Much of the research in materials science journals focuses on nanostuff, atomic resolution characterization and other gee-whiz science, so it’s refreshing to come across an article offering a new approach to making bread-and-butter ceramic components.
The theme of the November/December issue of the International Journal of Applied Ceramic Technology is “Ceramics Manufacturing Technologies,” and the lead article is about fabrication of investment casting molds by stereolithography techniques.
In particular, the University of Michigan research group that wrote the article is interested in making one-piece molds for casting of superalloy airfoils for gas turbine engines. Airfoils have intricate, hollow, interior cooling passages that include a fair amount of fine structure.
There are two parts to an investment casting mold—the core and the shell. The core mold—the piece that will form the part—is set into the shell mold. The two molds are made separately by very different processes, which requires separate tooling and production lines, before they are assembled into the final mold.
In the paper, Bae and Halloran report on a single-step process for fabricating an integrated core-shell mold of fused silica in a single patternless construction. Their process is an adaptation of stereolithography, a solid freeform fabrication technique that builds up three dimensional objects layer-by-layer. Conventional SLA uses lasers to construct polymeric parts based on CAD programs. This paper describes the adaptation, called CerSLA, as “a repeated layered manufacturing process, where thin liquid layers of ceramic-monomer suspension are solidified by photopolymerization with a UV laser, thereby “writing” the design for each slice.”
The integrated mold is built on a platform that drops in 100 µm increments through a suspension of acrylate monomers, fused silica powders, dispersant and photoinitiator. The laser scans the surface in a prescribed pattern and solidifies each layer in turn. The regions of the suspension that were subject to the laser are cured, but still green, and composed of fused silica and polyacrylate binder.
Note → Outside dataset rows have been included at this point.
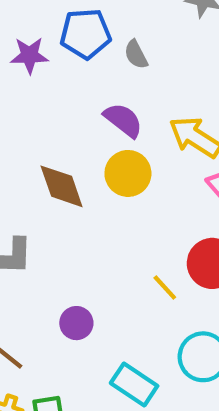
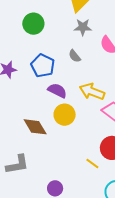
blue pentagon: (85, 34) -> (43, 66), moved, turned -30
gray semicircle: (136, 54) -> (75, 56), moved

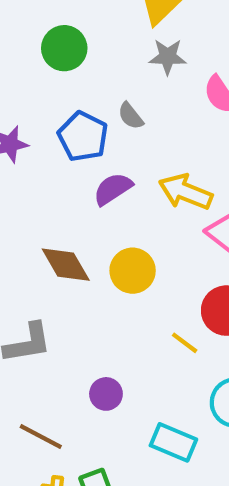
gray semicircle: (75, 56) -> (131, 116), moved
purple semicircle: (57, 91) -> (113, 189), turned -60
yellow circle: (65, 115) -> (133, 271), moved

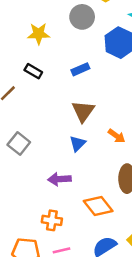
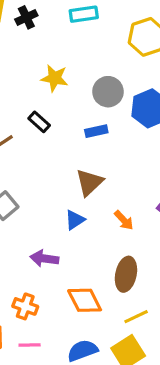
gray circle: (82, 17) -> (108, 92), moved

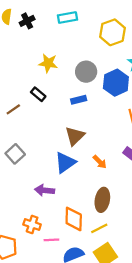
blue triangle: (75, 220) -> (65, 163), size x1.5
orange diamond: (85, 300) -> (74, 219), turned 30
yellow line: (136, 317) -> (99, 228), moved
pink line: (30, 345) -> (51, 240), moved

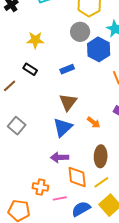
gray circle: (86, 72) -> (80, 32), moved
purple arrow: (45, 190) -> (60, 157), moved

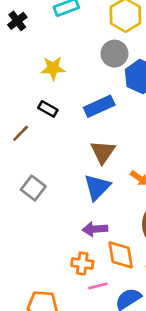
blue rectangle: (67, 69) -> (99, 106), size x1.5
orange cross: (40, 187) -> (82, 263), moved

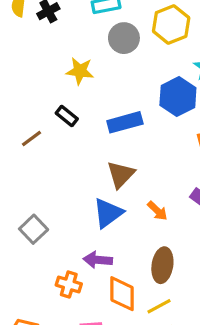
gray circle: (114, 54) -> (124, 38), moved
gray square: (33, 188) -> (34, 229), moved
orange cross: (82, 263) -> (69, 284), moved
Each layer takes about five seconds to write, with most of the time going to recoating the cured part with new suspension for the next layer. After all layers are written on, the mold is rinsed free of residual suspension, the binder is burned out and the part is sintered.
The choice of processing parameters is critically important. Any lack of integrity between the layers can cause the mold to crack or delaminate during sintering. Consistency and accuracy are also matter. For example, the outer shell mold walls need to be a constant thickness to ensure proper strength and thermal properties to avoid failure during metal casting. To become a viable option, CerSLA must also meet design tolerance specifications for investment casting molds, which are in the range of ±0.15-0.25 mm/25 mm.
The researchers built a 104 mm tall integrated core-shell mold in 1,047 layers. They successfully fabricated fine features of the airfoil core mold, however the finest features of the trailing edges were lost. It’s possible that they were not fully formed, or they may have broken off during the rinsing step.
The horizontal and vertical dimensions of the green mold were within 1 percent of the design specification, and shrinkage on sintering was about 10 percent in both directions.